Por sua vez, o forte domínio governamental português é outra grande influência nas organizações do Terceiro Sector, sempre com uma forte ligação à Igreja. Até 1910, Portugal viveu em Monarquia e duas décadas depois instalava-se o regime autoritário de Salazar. Ao longo de todo o século XIX, o movimento mutualista foi visto como uma ameaça à aliança Estado-Igreja, “dando poder aos pobres e a uma classe média de profissionais, fora dos domínios da Igreja e do Estado” (Franco, Sokolowski, Hairel, & Salamon, 2005, p.24). A Igreja procurou, então, unir capitalistas e trabalhadores, criando os Círculos Católicos Operários em 1879, que depressa perderam importância.

Com o Estado Novo, marcado por um “nacionalismo sólido, prudente e conciliador”, surgiram as Casas do Povo, Casas dos Pescadores e Grémios. (Franco, Sokolowski, Hairel, & Salamon, 2005, p.25) Trabalhadores, agricultores, operários e homens de negócios estavam obrigados a associarem-se à sua respectiva organização e a ser por ela representados, sempre sujeitos a um forte controlo por parte das autoridades governamentais. Formaram-se diversas cooperativas, no entanto, sempre fortemente controladas e limitadas. Proibiu-se a criação de Federações e, de uma forma geral, a livre associação era proibida, pois era encarada como uma ameaça à nação.

“Em consequência, o Estado Novo resultou num declínio das organizações não lucrativas em geral, e do movimento mutualista em particular, especialmente depois de 1930, quando a resistência dos mutualistas à nova ordem política passou a ser combatida com perseguição política e policial. Os líderes e promotores do mutualismo eram presos como “activistas comunistas”. Associado à extensão da segurança social promovida pelo Governo, que foi retirando aos mutualistas uma das suas principais funções, as auditorias públicas realizadas às associações mutualistas, e a promoção das instituições corporativistas da “nova ordem” resultaram no enorme enfraquecimento do movimento mutualista.” (Franco, Sokolowski, Hairel, & Salamon, 2005, p.26).

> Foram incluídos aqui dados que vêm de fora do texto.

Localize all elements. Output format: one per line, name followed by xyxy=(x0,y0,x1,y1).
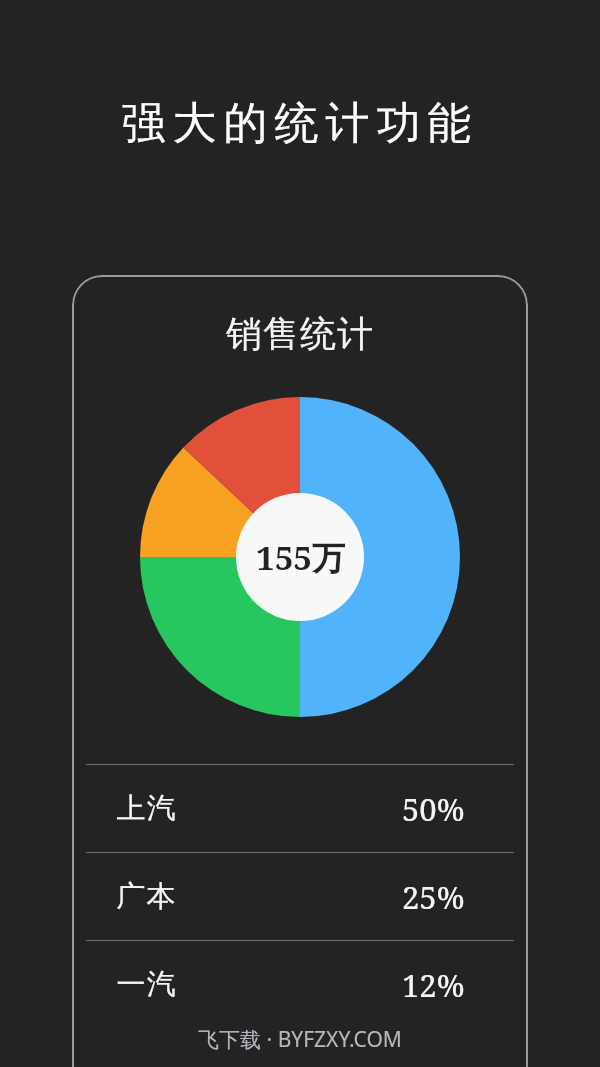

Por último, surge-nos a influência da democratização, quando, no final dos anos 60 do século XIX se vive um novo impulso político que revitalizou e fortaleceu as organizações da sociedade civil. Depois do fim do Estado Novo, em 1974 e da adopção da Constituição da República, assiste-se ao “restabelecimento da liberdade de expressão e de associação”, o que desencadeou “uma explosão de movimentos associativos

20 preocupados com todos os aspectos da vida social” (Franco, Sokolowski, Hairel, & Salamon, 2005, p.26).

“Ao mesmo tempo, o novo regime pós-Salazar não foi totalmente apoiante da sociedade civil, e a entrada de Portugal na União Europeia em 1986 teve implicações ambíguas para a sociedade civil portuguesa. (…) Lentamente, contudo, o Estado português foi reconhecendo a importância de forjar uma parceria com o sector da sociedade civil. Assim, em 1981, foi criada uma lei que autorizou a devolução às Misericórdias dos hospitais que lhes tinham sido retirados, numa base caso a caso. O Estado promoveu também o fortalecimento das Associações Particulares de Assistência, hoje conhecidas como Instituições Particulares de Solidariedade Social, IPSS. Em 1979, o estatuto das IPSS foi aprovado, e foi dirigido para todas as instituições que forneciam serviços de segurança social. Em 1983, com a revisão deste estatuto, a acção das IPSS foi alargada para incluir saúde, educação, formação profissional, e habitação (Franco, Sokolowski, Hairel, & Salamon, 2005, pp.26,27).